Selon elle, « nous sommes aujourd’hui engagés dans une véritable course contre la montre contre le virus. Deux nouveaux foyers, éloignés des précédents, montrent qu’il circule. Le risque, c’est le débordement », a-t-elle souligné dans un message posté sur X.
« C’est pourquoi, j’ai décidé la mise en place d’une zone vaccinale élargie, avec vaccination obligatoire de tous les bovins, intégralement prise en charge par l’État, et des mouvements strictement encadrés », a-t-elle ajouté.
« Dans ce cadre, le dépeuplement est un arrachement, pour les éleveurs comme pour moi, autant qu’il est un dernier recours », a-t-elle encore dit, appelant à « la discipline collective. Le respect scrupuleux des règles mises en place reste notre meilleure chance d’éviter ces drames humains ».
Plus tôt dans la journée, le ministre du Commerce Serge Papin avait appelé à vacciner les bovins pour empêcher la propagation des cas, dans un contexte de mobilisation d’agriculteurs qui s’opposent à l’euthanasie de bovins ordonnée par le gouvernement. « La solution, c’est le vaccin », a-t-il affirmé, « pour éviter la propagation et contrôler cette dermatose qui est un vrai fléau ».
La dermatose nodulaire contagieuse (DNC), non transmissible à l’humain, est apparue en France en juin, en Savoie.
La stratégie mise en place depuis implique l’abattage de toutes les bêtes des foyers affectés, des restrictions de mouvements des troupeaux et une « vaccination d’urgence » de tous les bovins sur 50 km à la ronde.
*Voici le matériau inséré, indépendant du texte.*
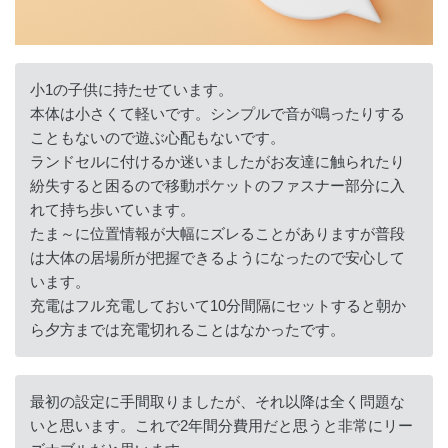
小1の子供に持たせています。
本体は小さくて軽いです。シンプルで音が鳴ったりする
こともないので遊ぶ心配もないです。
ランドセルに付けるか迷いましたがお友達に触られたり
紛失すると困るので移動ポケットのファスナー部分に入
れて持ち歩いています。
たま～に位置情報が大幅にズレることがありますが普段
は大体の居場所が把握できるようになったので安心して
います。
充電はフル充電しておいて10分間隔にセットすると朝か
ら夕方までは充電切れることはなかったです。
最初の設定に手間取りましたが、それ以降は全く問題な
いと思います。これで2年間分費用だと思うと非常にリー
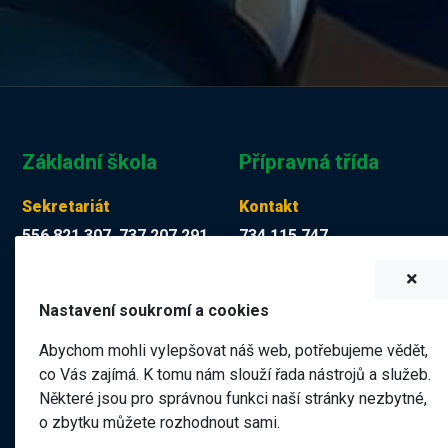
Základní škola
Přípravná třída
Sekretariát
Kontakt
556 821 307, 737 207 291
734 115 747
Tereza Kuchyňková
Martina Mücková DiS.
skola@zskop17.cz
martina.muckova@zskop17.c
Nastavení soukromí a cookies
7.00 - 15.30 hodin
8.00 - 11.40 hodin
Abychom mohli vylepšovat náš web, potřebujeme vědět,
co Vás zajímá. K tomu nám slouží řada nástrojů a služeb.
Některé jsou pro správnou funkci naší stránky nezbytné,
Název školy
o zbytku můžete rozhodnout sami.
Cette stratégie est critiquée par des éleveurs et plusieurs syndicats, qui la jugent inefficace et appellent à une plus large vaccination.
13h28: Interrogée dans Le Parisien, la ministre de l’Agriculture Annie Genevard s’est exprimée sur la situation. "Je comprends leur déchirement car il y a un lien intime entre les éleveurs et leurs bêtes. C’est une épreuve terrible, je le sais et je le partage. Mais je n’ai pas le droit d’en rester à l’émotion", explique-t-elle.
"L’abattage est la seule solution. La dermatose nodulaire contagieuse (DNC) est une maladie très douloureuse pour les animaux. Elle est mortelle dans 10 à 15 % des cas et surtout horriblement contagieuse. Un seul animal touché peut infecter tout le troupeau et ceux aux alentours", poursuit la ministre.
10h53: L’abattage du troupeau de 200 vaches a débuté vendredi matin dans l’élevage d’Ariège où un cas de dermatose bovine a été détecté, a constaté un journaliste de l’AFP.
Après deux jours d’une mobilisation agricole visant à éviter l’euthanasie du bétail, les services vétérinaires ont pu se rendre dans l’étable, escortés par la gendarmerie, qui a délogé jeudi soir par la force quelques centaines de manifestants.
Aux alentours de 10h30, les premières vaches abattues ont commencé à être chargées par un engin dans un des camions benne, a constaté le journaliste de l’AFP.
10h20: Des vétérinaires sont arrivés dans la ferme ariégeoise, rapporte La Dépêche. L’abattage du troupeau est imminent
10h02: Le point sur ce que l'on sait
Les forces de l’ordre ont pris dans la soirée de jeudi le contrôle d’une ferme ariégeoise où se trouvaient plusieurs dizaines d’opposants à l’abattage d’un troupeau de vaches, en raison d’un cas de dermatose nodulaire contagieuse (DNC), a constaté un journaliste vidéo de l’AFP.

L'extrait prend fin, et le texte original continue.